(Extracted page text data)
▼

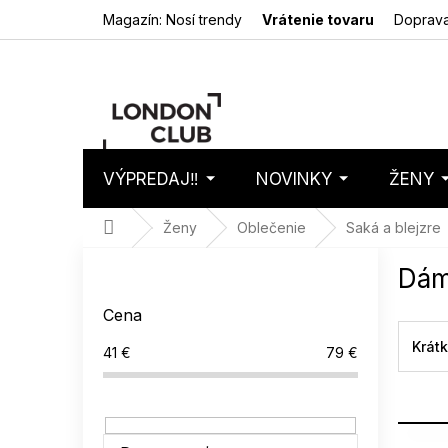
Prejsť
Magazín: Nosí trendy
Vrátenie tovaru
Doprava
na
obsah
VÝPREDAJ‼️
NOVINKY
ŽENY
Nákupný
Prázdny 
košík
Domov
Ženy
Oblečenie
Saká a blejzre
B
Dám
o
č
Cena
n
ý
Krát
41
€
79
€
p
a
n
e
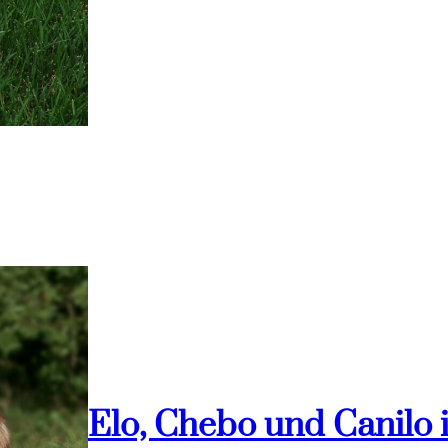
Elo, Chebo und Canilo 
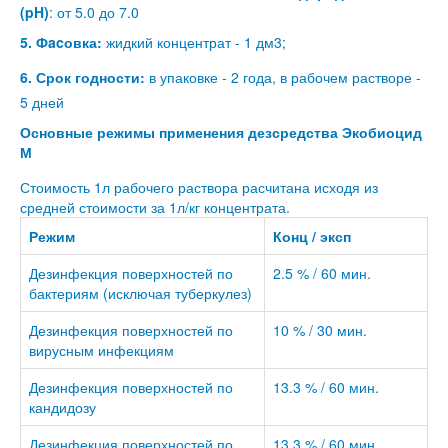
(pH)
: от 5.0 до 7.0
5. Фacовка:
жидкий концентрат - 1 дм3;
6. Срок годности:
в упаковке - 2 года, в рабочем растворе -
5 дней
Основные режимы применения дезсредства Экобиоцид
М
Стоимость 1л рабочего раствора расчитана исходя из
средней стоимости за 1л/кг концентрата.
Режим
Конц / эксп
Дезинфекция поверхностей по
2.5 % / 60 мин.
бактериям (исключая туберкулез)
Дезинфекция поверхностей по
10 % / 30 мин.
вирусным инфекциям
Дезинфекция поверхностей по
13.3 % / 60 мин.
кандидозу
Дезинфекция поверхностей по
13.3 % / 60 мин.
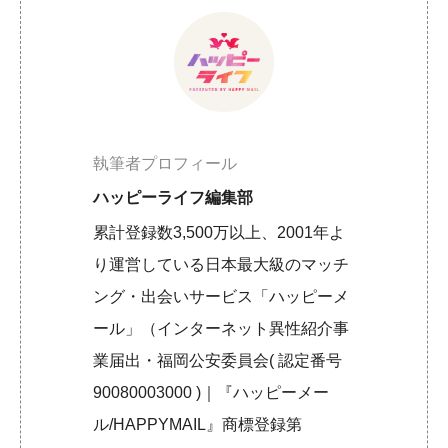
執筆者プロフィール
ハッピーライフ編集部
累計登録数3,500万以上、2001年よ
り運営している日本最大級のマッチ
ング・出会いサービス「ハッピーメ
ール」（インターネット異性紹介事
業届出・福岡公安委員会( 認定番号
90080003000 )｜『ハッピーメー
ル/HAPPYMAIL』商標登録第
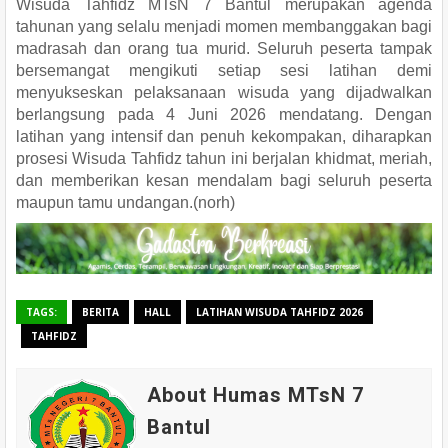
Wisuda Tahfidz MTsN 7 Bantul merupakan agenda
tahunan yang selalu menjadi momen membanggakan bagi
madrasah dan orang tua murid. Seluruh peserta tampak
bersemangat mengikuti setiap sesi latihan demi
menyukseskan pelaksanaan wisuda yang dijadwalkan
berlangsung pada 4 Juni 2026 mendatang. Dengan
latihan yang intensif dan penuh kekompakan, diharapkan
prosesi Wisuda Tahfidz tahun ini berjalan khidmat, meriah,
dan memberikan kesan mendalam bagi seluruh peserta
maupun tamu undangan.(norh)
TAGS:
BERITA
HALL
LATIHAN WISUDA TAHFIDZ 2026
TAHFIDZ
About Humas MTsN 7
Bantul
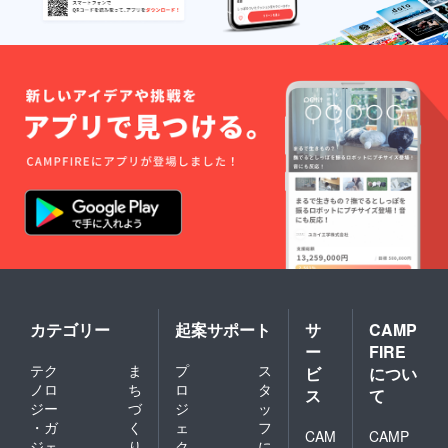
カテゴリー
起案サポート
サ
CAMP
ー
FIRE
テク
ま
プ
ス
ビ
につい
ノロ
ち
ロ
タ
ス
て
ジー
づ
ジ
ッ
・ガ
く
ェ
フ
CAM
CAMP
ジェ
り
ク
に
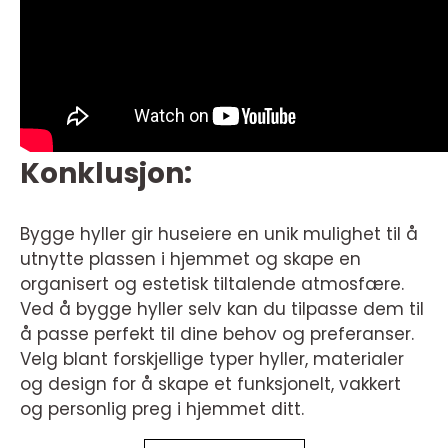
Konklusjon:
Bygge hyller gir huseiere en unik mulighet til å
utnytte plassen i hjemmet og skape en
organisert og estetisk tiltalende atmosfære.
Ved å bygge hyller selv kan du tilpasse dem til
å passe perfekt til dine behov og preferanser.
Velg blant forskjellige typer hyller, materialer
og design for å skape et funksjonelt, vakkert
og personlig preg i hjemmet ditt.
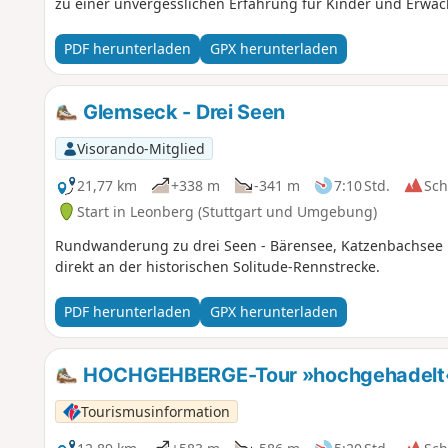
zu einer unvergesslichen Erfahrung für Kinder und Erwa
PDF herunterladen
GPX herunterladen
Glemseck - Drei Seen
Visorando-Mitglied
21,77 km
+338 m
-341 m
7:10 Std.
Sc
Start in Leonberg (Stuttgart und Umgebung)
Rundwanderung zu drei Seen - Bärensee, Katzenbachsee u
direkt an der historischen Solitude-Rennstrecke.
PDF herunterladen
GPX herunterladen
HOCHGEHBERGE-Tour »hochgehadelt« 
Tourismusinformation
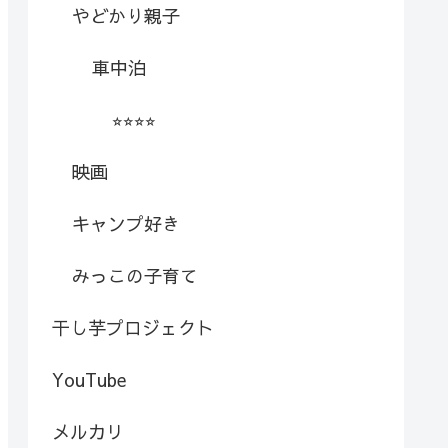
やどかり親子
車中泊
⭐︎⭐︎⭐︎⭐︎
映画
キャンプ好き
みっこの子育て
干し芋プロジェクト
YouTube
メルカリ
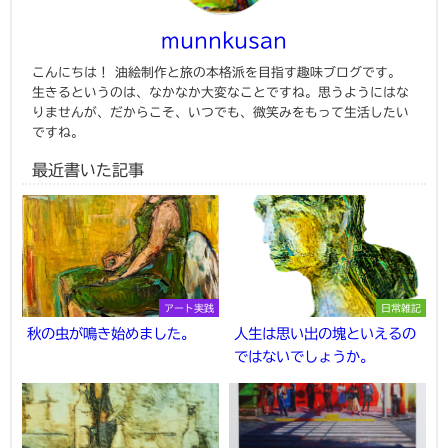
munnkusan
こんにちは！ 油絵制作と旅の本格派を目指す趣味ブログです。
生きるというのは、なかなか大変なことですね。思うようにはな
りませんが、だからこそ、いつでも、微笑みをもって生活したい
ですね。
最近書いた記事
アート実践
日常雑記
秋の虫が鳴き始めました。
人生は思い出の塊といえるの
ではないでしょうか。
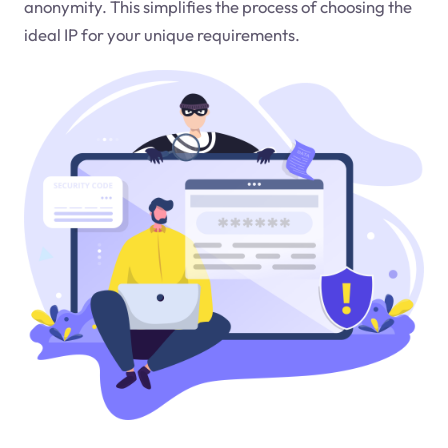
anonymity. This simplifies the process of choosing the
ideal IP for your unique requirements.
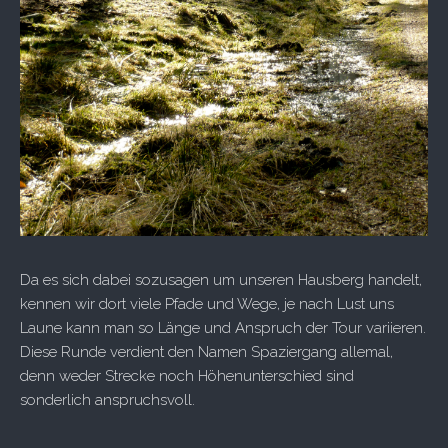
Da es sich dabei sozusagen um unseren Hausberg handelt,
kennen wir dort viele Pfade und Wege, je nach Lust uns
Laune kann man so Länge und Anspruch der Tour variieren.
Diese Runde verdient den Namen Spaziergang allemal,
denn weder Strecke noch Höhenunterschied sind
sonderlich anspruchsvoll.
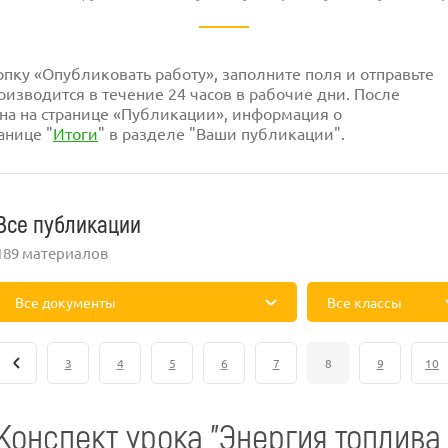
ку «Опубликовать работу», заполните поля и отправьте
изводится в течение 24 часов в рабочие дни. После
на на странице «Публикации», информация о
анице "
Итоги
" в разделе "Ваши публикации".
Все публикации
189 материалов
Все документы
Все классы
3
4
5
6
7
8
9
10
Конспект урока "Энергия топлива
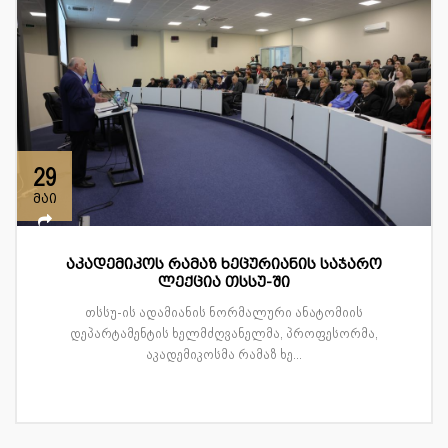
29
მაი
აკადემიკოს რამაზ ხეცურიანის საჯარო
ლექცია თსსუ-ში
თსსუ-ის ადამიანის ნორმალური ანატომიის
დეპარტამენტის ხელმძღვანელმა, პროფესორმა,
აკადემიკოსმა რამაზ ხე...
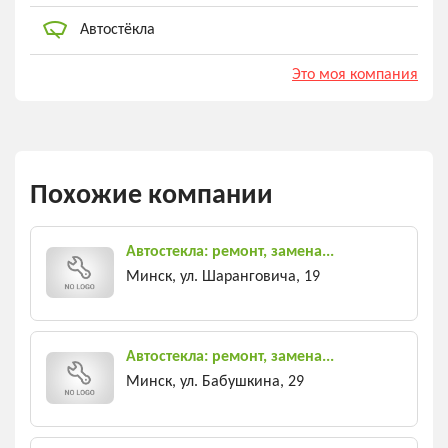
Автостёкла
Это моя компания
Похожие компании
Автостекла: ремонт, замена...
Минск, ул. Шаранговича, 19
Автостекла: ремонт, замена...
Минск, ул. Бабушкина, 29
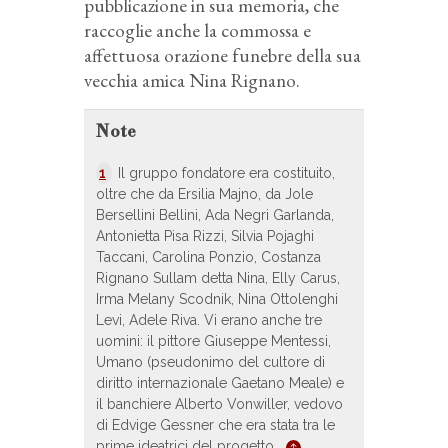
pubblicazione in sua memoria, che
raccoglie anche la commossa e
affettuosa orazione funebre della sua
vecchia amica Nina Rignano.
Note
1
Il gruppo fondatore era costituito,
oltre che da Ersilia Majno, da Jole
Bersellini Bellini, Ada Negri Garlanda,
Antonietta Pisa Rizzi, Silvia Pojaghi
Taccani, Carolina Ponzio, Costanza
Rignano Sullam detta Nina, Elly Carus,
Irma Melany Scodnik, Nina Ottolenghi
Levi, Adele Riva. Vi erano anche tre
uomini: il pittore Giuseppe Mentessi,
Umano (pseudonimo del cultore di
diritto internazionale Gaetano Meale) e
il banchiere Alberto Vonwiller, vedovo
di Edvige Gessner che era stata tra le
prime ideatrici del progetto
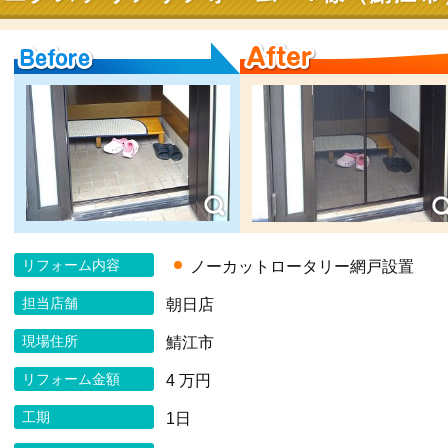
Before
After
リフォーム内容
ノーカットロータリー網戸設置
担当店舗
朝日店
現場住所
鯖江市
リフォーム金額
4 万円
工期
1日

▲

◆ **Requirement**: Lines that hold the word "skape" are the ones to copy from the entries above.

◆ **Response area**:
utnytte plassen i hjemmet og skape en
og design for å skape et funksjonelt, vakkert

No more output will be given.